MATERIAL FOR THIS EXERCISE START

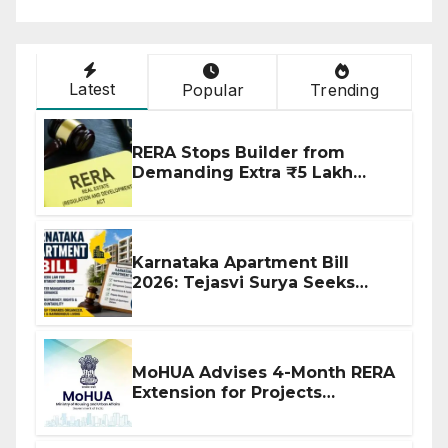
Latest
Popular
Trending
RERA Stops Builder from
Demanding Extra ₹5 Lakh
Before Flat Handover
Karnataka Apartment Bill
2026: Tejasvi Surya Seeks
Stronger RERA Enforcement
MoHUA Advises 4-Month RERA
Extension for Projects
Affected by West Asia
Disruptions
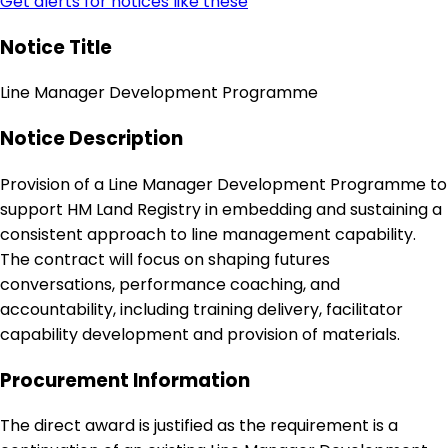
Get alerts for notices like these
Notice Title
Line Manager Development Programme
Notice Description
Provision of a Line Manager Development Programme to
support HM Land Registry in embedding and sustaining a
consistent approach to line management capability.
The contract will focus on shaping futures
conversations, performance coaching, and
accountability, including training delivery, facilitator
capability development and provision of materials.
Procurement Information
The direct award is justified as the requirement is a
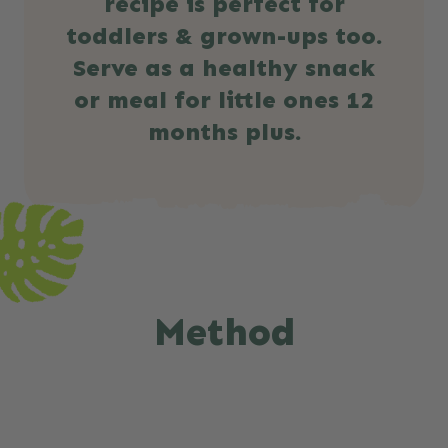
recipe is perfect for
toddlers & grown-ups too.
Serve as a healthy snack
or meal for little ones 12
months plus.
Method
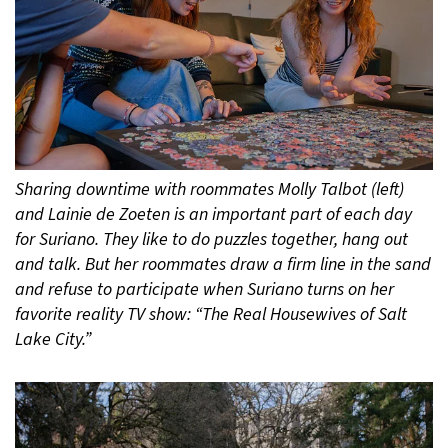
Sharing downtime with roommates Molly Talbot (left)
and Lainie de Zoeten is an important part of each day
for Suriano. They like to do puzzles together, hang out
and talk. But her roommates draw a firm line in the sand
and refuse to participate when Suriano turns on her
favorite reality TV show: “The Real Housewives of Salt
Lake City.”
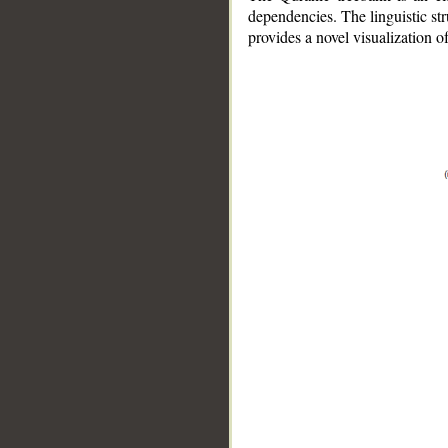
dependencies. The linguistic st
provides a novel visualization 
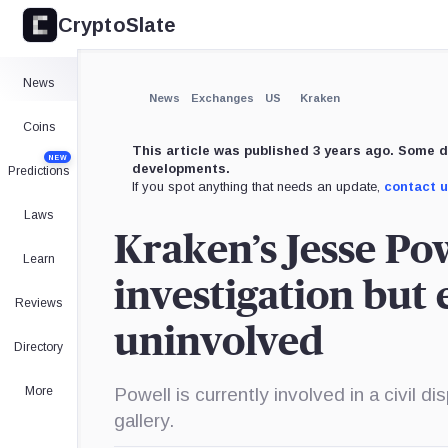
CryptoSlate
×
Expand
News
More about
News
Exchanges
US
Kraken
Coins
This article was published 3 years ago. Some d
NEW
developments.
Predictions
If you spot anything that needs an update,
contact 
Laws
Kraken’s Jesse Po
Learn
investigation but
Reviews
uninvolved
Directory
More
Powell is currently involved in a civil d
gallery.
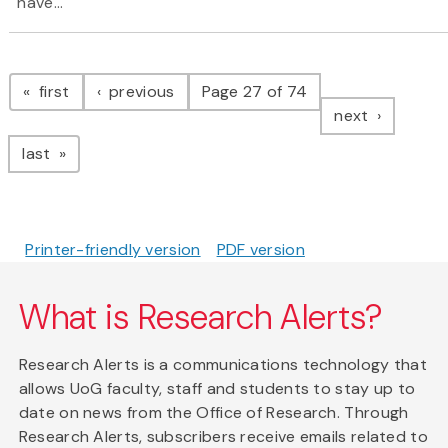
have...
Pagination
page
page
first
previous
Page 27 of 74
page
next
page
last
Printer-friendly version
PDF version
What is Research Alerts?
Research Alerts is a communications technology that
allows UoG faculty, staff and students to stay up to
date on news from the Office of Research. Through
Research Alerts, subscribers receive emails related to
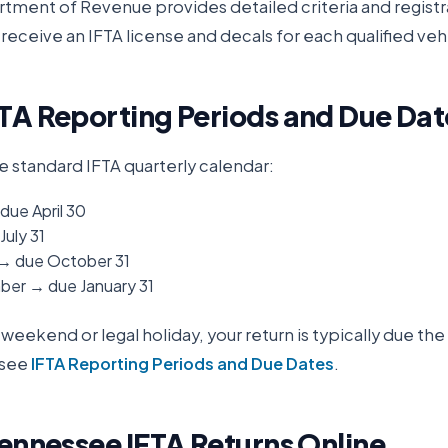
rtment of Revenue
provides detailed criteria and registr
receive an IFTA license and decals for each qualified veh
TA Reporting Periods and Due Dat
e standard IFTA quarterly calendar:
due April 30
July 31
 → due October 31
er → due January 31
 a weekend or legal holiday, your return is typically due th
 see
IFTA Reporting Periods and Due Dates
.
ennessee
IFTA Returns Online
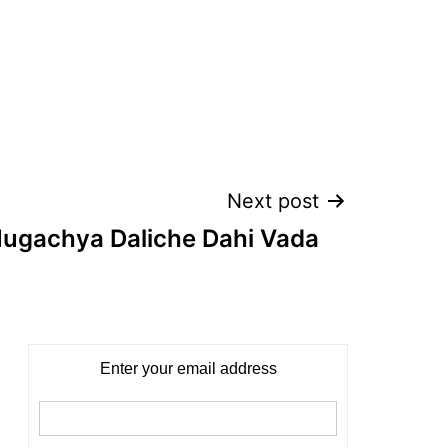
Next post
Mugachya Daliche Dahi Vada
Enter your email address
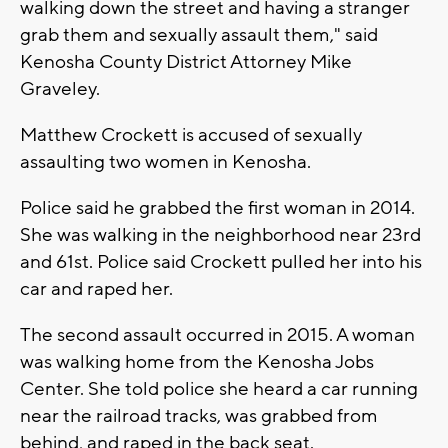
walking down the street and having a stranger
grab them and sexually assault them," said
Kenosha County District Attorney Mike
Graveley.
Matthew Crockett is accused of sexually
assaulting two women in Kenosha.
Police said he grabbed the first woman in 2014.
She was walking in the neighborhood near 23rd
and 61st. Police said Crockett pulled her into his
car and raped her.
The second assault occurred in 2015. A woman
was walking home from the Kenosha Jobs
Center. She told police she heard a car running
near the railroad tracks, was grabbed from
behind, and raped in the back seat.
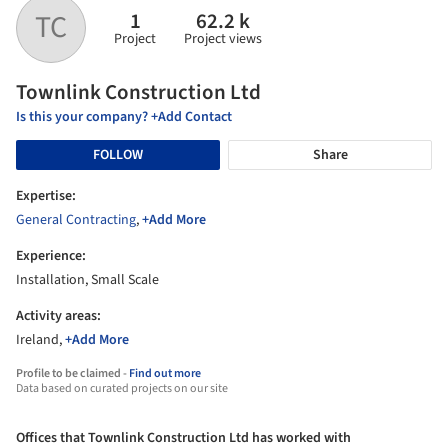
1
62.2 k
TC
Project
Project views
Townlink Construction Ltd
Is this your company? +Add Contact
FOLLOW
Share
Expertise:
General Contracting
,
+Add More
Experience:
Installation, Small Scale
Activity areas:
Ireland,
+Add More
Profile to be claimed -
Find out more
Data based on curated projects on our site
Offices that Townlink Construction Ltd has worked with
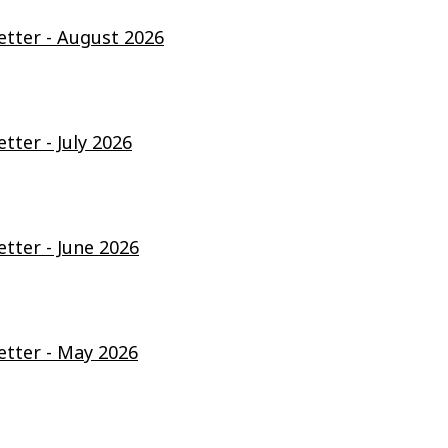
ter - August 2026
ter - July 2026
ter - June 2026
tter - May 2026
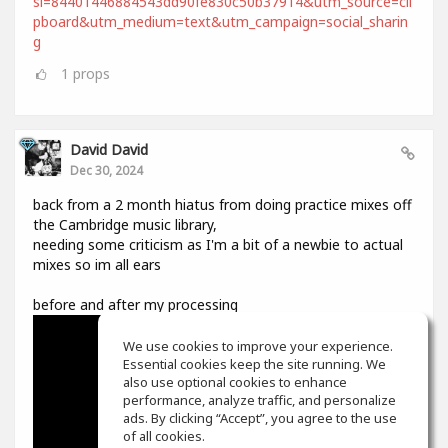
si=84401446884543dd90fe830c50b37914&utm_source=cli
pboard&utm_medium=text&utm_campaign=social_sharin
g
1
props
David David
Dec 30, 2024
back from a 2 month hiatus from doing practice mixes off
the Cambridge music library,
needing some criticism as I'm a bit of a newbie to actual
mixes so im all ears
before and after my processing
We use cookies to improve your experience.
Essential cookies keep the site running. We
also use optional cookies to enhance
performance, analyze traffic, and personalize
ads. By clicking “Accept”, you agree to the use
of all cookies.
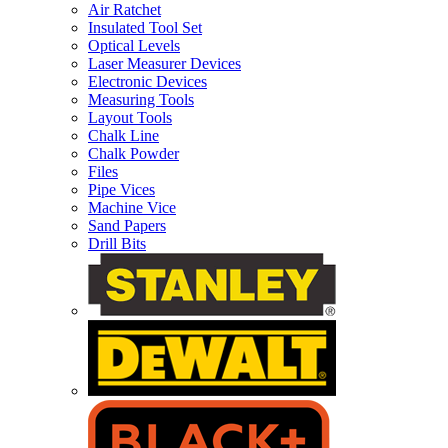
Air Ratchet
Insulated Tool Set
Optical Levels
Laser Measurer Devices
Electronic Devices
Measuring Tools
Layout Tools
Chalk Line
Chalk Powder
Files
Pipe Vices
Machine Vice
Sand Papers
Drill Bits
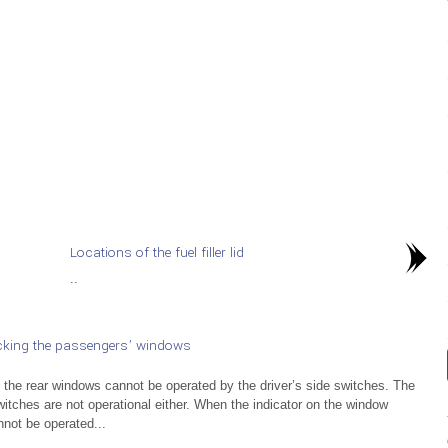
Locations of the fuel filler lid
..
cking the passengers’ windows
, the rear windows cannot be operated by the driver’s side switches. The
itches are not operational either. When the indicator on the window
nnot be operated...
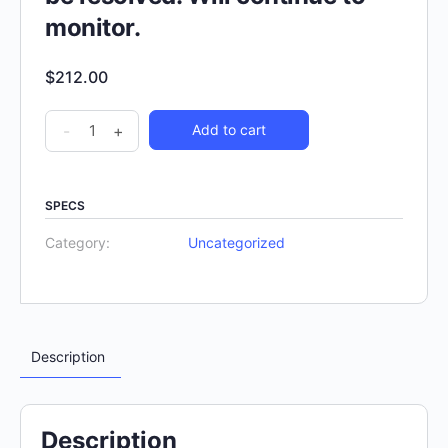
monitor.
$
212.00
-
+
Add to cart
SPECS
Category:
Uncategorized
Description
Description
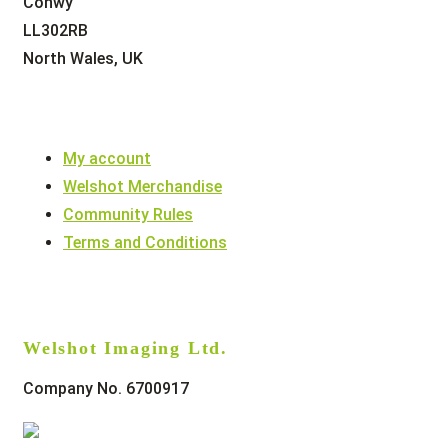
Conwy
LL302RB
North Wales, UK
My account
Welshot Merchandise
Community Rules
Terms and Conditions
Welshot Imaging Ltd.
Company No. 6700917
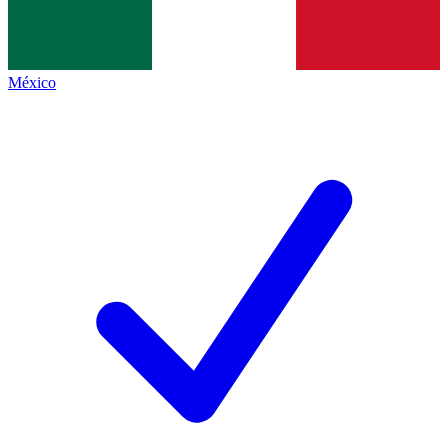
México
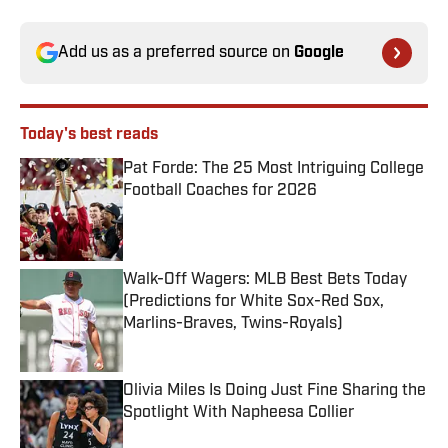
Add us as a preferred source on
Google
Today's best reads
Pat Forde: The 25 Most Intriguing College
Football Coaches for 2026
Published by on Invalid Date
Walk-Off Wagers: MLB Best Bets Today
(Predictions for White Sox-Red Sox,
Marlins-Braves, Twins-Royals)
Published by on Invalid Date
Olivia Miles Is Doing Just Fine Sharing the
Spotlight With Napheesa Collier
Published by on Invalid Date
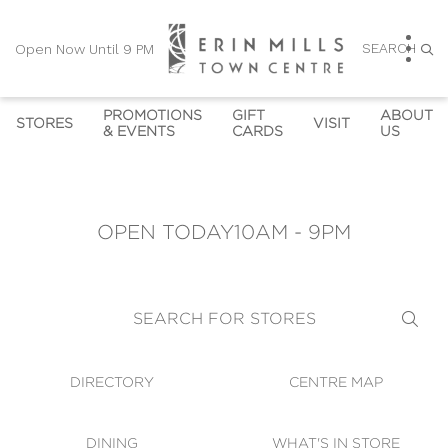
SEARCH
Open Now Until 9 PM
PROMOTIONS
GIFT
ABOUT
STORES
VISIT
& EVENTS
CARDS
US
DIRECTORY
PROMOTIONS
GIFT CARDS
HOURS
CONTACT U
OPEN NOW UNTIL 9 PM
CENTRE MAP
EVENTS
GIFT CARD KIOSKS
SUSTAINABILITY
CAREERS
OPEN TODAY
10AM - 9PM
CORPORATE GIFT CARD 
DINING
OWN THE TRENDS
COMMUNITY NEWS
LEASING
SHOPPING HOURS
ORDERS
AT'S IN STORE
GALLERY & 
DIRECTION
WHICH STORES ACCEPT 
VIRTUAL TOUR
SEARCH FOR STORES
GIFT CARDS
SECURITY
WIFI
DIRECTORY
CENTRE MAP
GUEST SERVICES
DINING
WHAT'S IN STORE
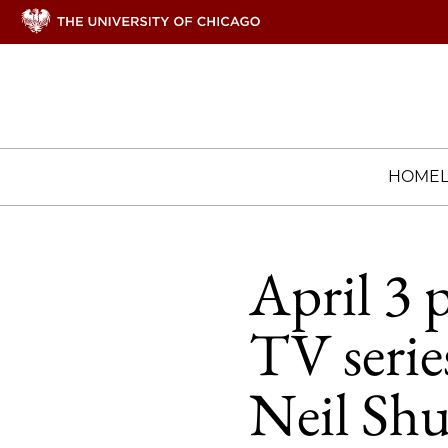
HOME
April 3 
TV serie
Neil Sh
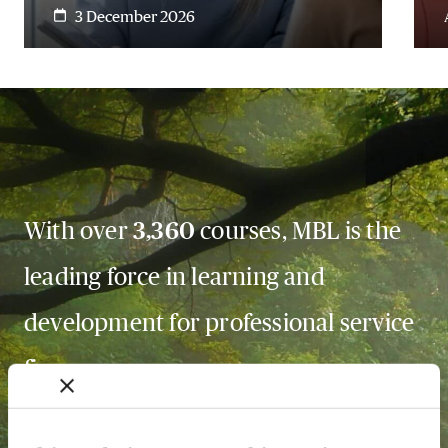
3 December 2026
With over
3,360
courses, MBL is the
leading force in learning and
development for professional service
firms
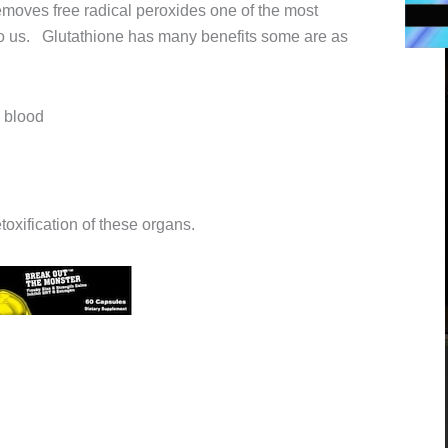
emoves free radical peroxides one of the most
o us. Glutathione has many benefits some are as
 blood
toxification of these organs.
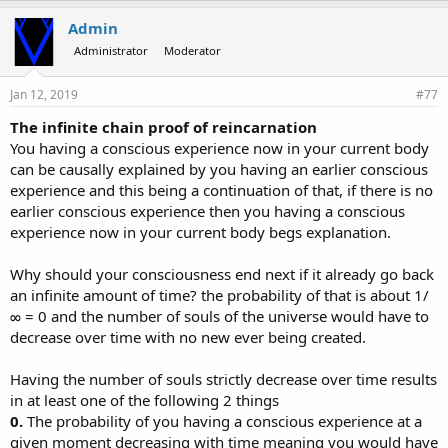
Admin
Administrator
Moderator
Jan 12, 2019
#77
The infinite chain proof of reincarnation
You having a conscious experience now in your current body
can be causally explained by you having an earlier conscious
experience and this being a continuation of that, if there is no
earlier conscious experience then you having a conscious
experience now in your current body begs explanation.
Why should your consciousness end next if it already go back
an infinite amount of time? the probability of that is about 1/
∞ = 0 and the number of souls of the universe would have to
decrease over time with no new ever being created.
Having the number of souls strictly decrease over time results
in at least one of the following 2 things
0.
The probability of you having a conscious experience at a
given moment decreasing with time meaning you would have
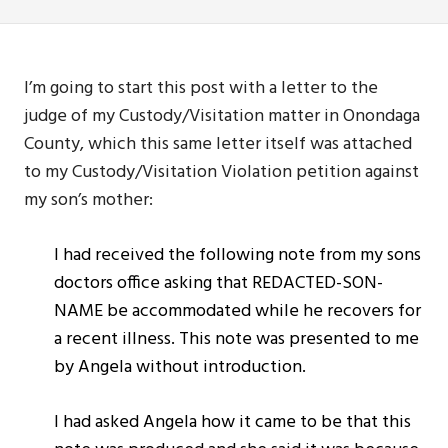
I’m going to start this post with a letter to the
judge of my Custody/Visitation matter in Onondaga
County, which this same letter itself was attached
to my Custody/Visitation Violation petition against
my son’s mother:
I had received the following note from my sons
doctors office asking that REDACTED-SON-
NAME be accommodated while he recovers for
a recent illness. This note was presented to me
by Angela without introduction.
I had asked Angela how it came to be that this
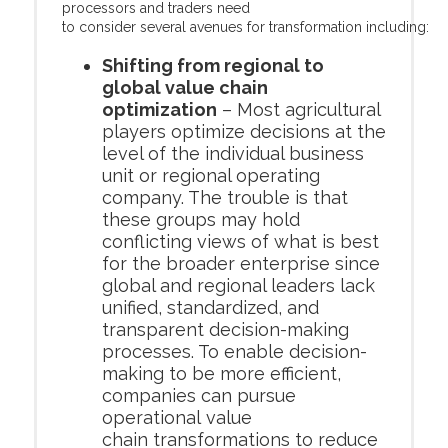
processors and traders need
to consider several avenues for transformation including:
Shifting from regional to
global value chain
optimization
– Most agricultural
players optimize decisions at the
level of the individual business
unit or regional operating
company. The trouble is that
these groups may hold
conflicting views of what is best
for the broader enterprise since
global and regional leaders lack
unified, standardized, and
transparent decision-making
processes. To enable decision-
making to be more efficient,
companies can pursue
operational value
chain transformations to reduce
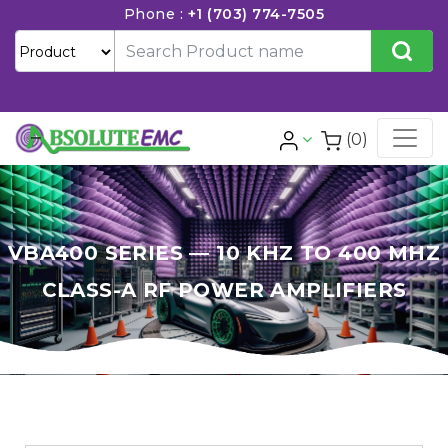
Phone :
+1 (703) 774-7505
(0)
VBA400 SERIES — 10 KHZ TO 400 MHZ
CLASS-A RF POWER AMPLIFIERS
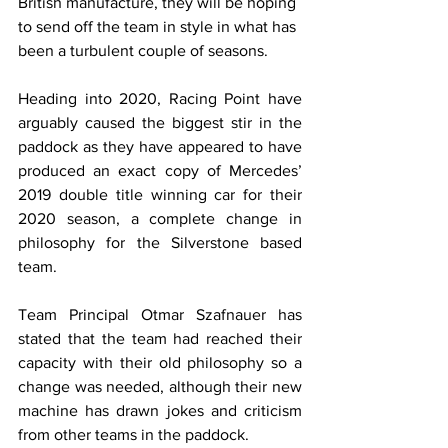
British manufacture, they will be hoping 
to send off the team in style in what has 
been a turbulent couple of seasons.
Heading into 2020, Racing Point have 
arguably caused the biggest stir in the 
paddock as they have appeared to have 
produced an exact copy of Mercedes’ 
2019 double title winning car for their 
2020 season, a complete change in 
philosophy for the Silverstone based 
team.
Team Principal Otmar Szafnauer has 
stated that the team had reached their 
capacity with their old philosophy so a 
change was needed, although their new 
machine has drawn jokes and criticism 
from other teams in the paddock.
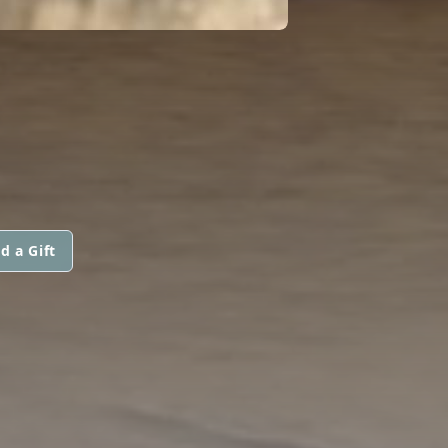
d a Gift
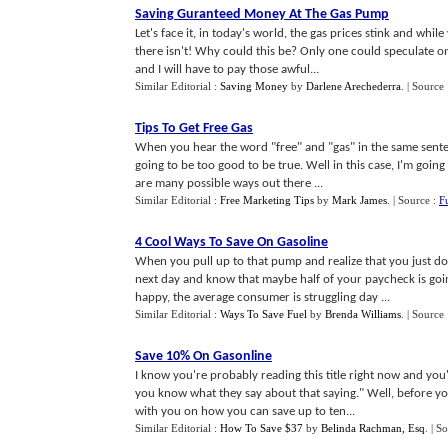
Saving Guranteed Money At The Gas Pump
Let's face it, in today's world, the gas prices stink and wh
there isn't! Why could this be? Only one could speculate on 
and I will have to pay those awful...
Similar Editorial :
Saving Money
by
Darlene Arechederra
.
| Source
Tips To Get Free Gas
When you hear the word "free" and "gas" in the same sentence
going to be too good to be true. Well in this case, I'm goin
are many possible ways out there ...
Similar Editorial :
Free Marketing Tips
by
Mark James
.
| Source :
F
4 Cool Ways To Save On Gasoline
When you pull up to that pump and realize that you just don
next day and know that maybe half of your paycheck is goi
happy, the average consumer is struggling day ...
Similar Editorial :
Ways To Save Fuel
by
Brenda Williams
.
| Source
Save 10% On Gasonline
I know you're probably reading this title right now and you
you know what they say about that saying." Well, before you 
with you on how you can save up to ten...
Similar Editorial :
How To Save $37
by
Belinda Rachman, Esq
.
| S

MATERIAL FOR THIS EXERCISE END

Above are the records. Copy the lines beginning at the one that has "to consider several" and ending with the one that has "for the broader enterprise since", unchanged.

SOLUTION FOR THIS EXERCISE ::
to consider several avenues for transformation including:
Shifting from regional to
global value chain
optimization
– Most agricultural
players optimize decisions at the
level of the individual business
unit or regional operating
company. The trouble is that
these groups may hold
conflicting views of what is best
for the broader enterprise since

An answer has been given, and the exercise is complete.